In its strongest take on the Modi govt, Army tells parliamentary panel that 68% of its equipment is vintage, and Make in India is stillborn.
New Delhi: The Army does not have enough money to pay for emergency purchases that it made in the aftermath of the Uri attack, the surgical strikes, and the Doklam standoff, nor are there adequate resources to undertake the construction of strategic roads on the China border.
In its strongest take yet on the Narendra Modi govt, the Army has informed the parliamentary standing committee on defence that the budget it has been allocated this year has dashed all hopes for modernisation and its plans to roll out ‘Make in India’ projects.

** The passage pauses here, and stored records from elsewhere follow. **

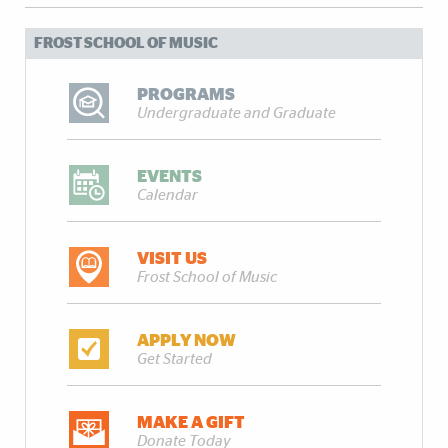
FROST SCHOOL OF MUSIC
PROGRAMS
Undergraduate and Graduate
EVENTS
Calendar
VISIT US
Frost School of Music
APPLY NOW
Get Started
MAKE A GIFT
Donate Today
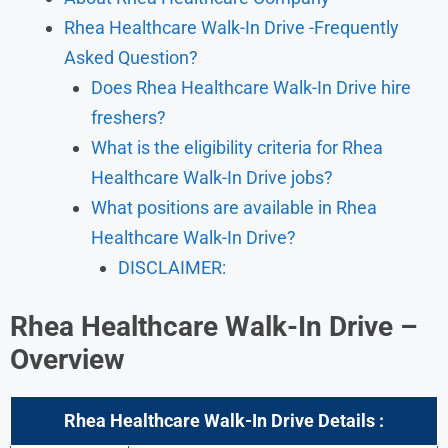
Rhea Healthcare Walk-In Drive -Frequently
Asked Question?
Does Rhea Healthcare Walk-In Drive hire
freshers?
What is the eligibility criteria for Rhea
Healthcare Walk-In Drive jobs?
What positions are available in Rhea
Healthcare Walk-In Drive?
DISCLAIMER:
Rhea Healthcare
Walk-In Drive –
Overview
Rhea Healthcare
Walk-In
Drive Details :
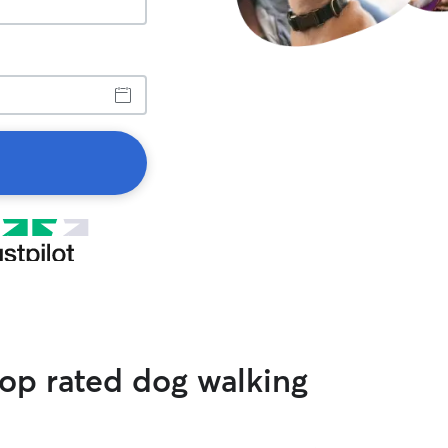
op rated dog walking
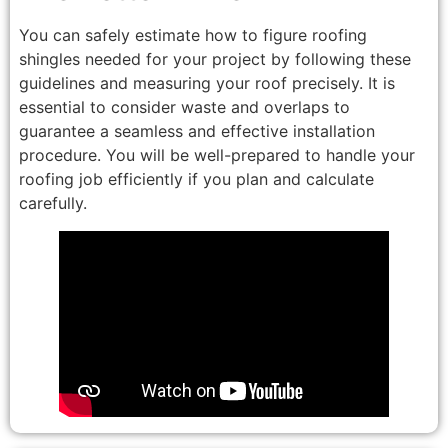
You can safely estimate how to figure roofing
shingles needed for your project by following these
guidelines and measuring your roof precisely. It is
essential to consider waste and overlaps to
guarantee a seamless and effective installation
procedure. You will be well-prepared to handle your
roofing job efficiently if you plan and calculate
carefully.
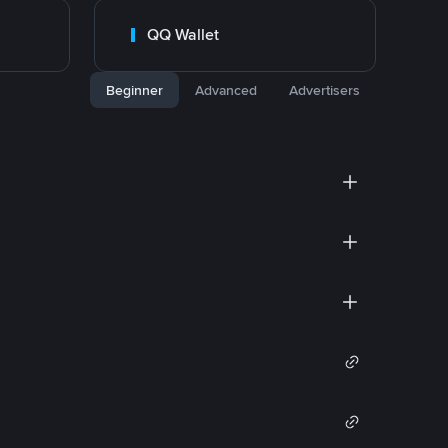
QQ Wallet
Beginner
Advanced
Advertisers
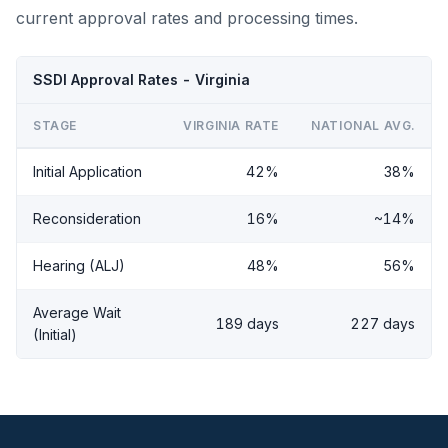
current approval rates and processing times.
SSDI Approval Rates - Virginia
STAGE
VIRGINIA RATE
NATIONAL AVG.
Initial Application
42%
38%
Reconsideration
16%
~14%
Hearing (ALJ)
48%
56%
Average Wait
189 days
227 days
(Initial)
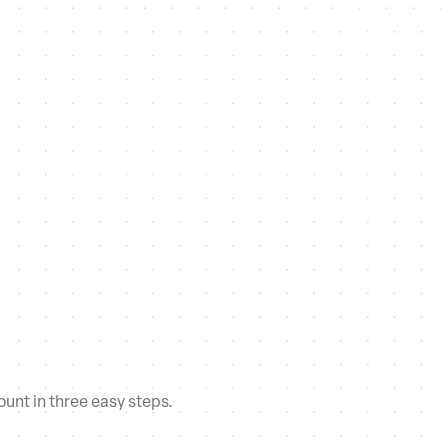
unt in three easy steps.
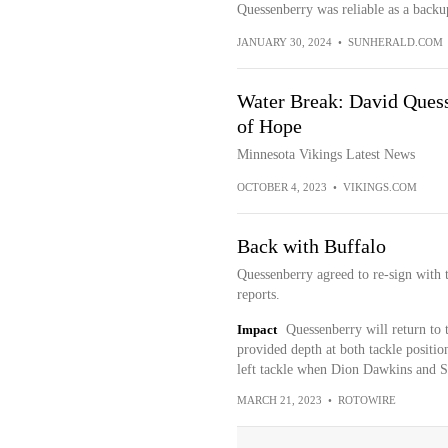
Quessenberry was reliable as a backup
JANUARY 30, 2024
•
SUNHERALD.COM
Water Break: David Quess
of Hope
Minnesota Vikings Latest News
OCTOBER 4, 2023
•
VIKINGS.COM
Back with Buffalo
Quessenberry agreed to re-sign with
reports.
Impact
Quessenberry will return to t
provided depth at both tackle position
left tackle when Dion Dawkins and S
MARCH 21, 2023
•
ROTOWIRE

Sharing his frustration that funds allocated this year will not even be adequate to pay for instalment payments of past purchase, Vice Chief of Army Staff Lt Gen. Sarath Chand has told the panel that at present, 68 per cent of its equipment is in the ‘vintage category’. The parliamentary panel is headed by BJP veteran Maj. Gen. B.C. Khanduri (retd).
Everything is stalled
The Army had initiated a series of emergency procurements of ammunition, anti-tank missiles, rifles and stores after the Uri attack and the subsequent surgical strikes, in anticipation of increased tensions on the border. Similarly, emergency purchases were also initiated after the Doklam stand off last year with Chinese troops.
“Allocation of Rs 21,338 crore for modernisation is insufficient even to cater for committed payments of Rs 29,033 crore for 123 on-going schemes, emergency procurements and other requirements,” Lt. Gen. Chand has told the panel.
The Army has informed the government that currently, most of the equipment it holds can be categorised as vintage. “As far as we are concerned, the state today is 68 per cent of our equipment is in the vintage category, with just about 24 per cent in the current and 8 per cent in the state-of-the-art category,” the officer informed the panel.
Stating that the low budget would also have an adverse impact on Make in India initiatives, the Vice Chief said that the 25 projects that it has selected will not be rolled out. “There isn’t adequate budget to support this. As a result, many of these may end up foreclosed,” he said.
The low budget this year – the Army has been given Rs 17, 756 crore less than what it had requested for – will have severe consequences for the China border as well, as strategic work will be stalled.
“We have a large number of Chinese strategic roads and also infrastructural development along the northern borders. For these infrastructure developments, the allocation is falling short by around Rs 902 crore from what we have demanded,” the Vice Chief said.
Skewed defence budget
As reported by ThePrint, the Indian defence budget is now dangerously skewed as the revenue bill has zoomed over the years. The sustained manpower-intensive nature of the services has resulted in a situation where resources available for modernisation of the forces are far outstripped by the money required to pay salaries and pensions to soldiers.
The parliamentary standing committee on defence has been a strong advocate of creating a non-lapsable, roll-over fund for modernisation of the armed forces, which would collect all unspent amount from the defence capital budget at the end of a financial year into a corpus that can be used for future purchases.
While this concept was given a go-ahead by the defence ministry last year, the finance ministry has resisted all moves to set it up.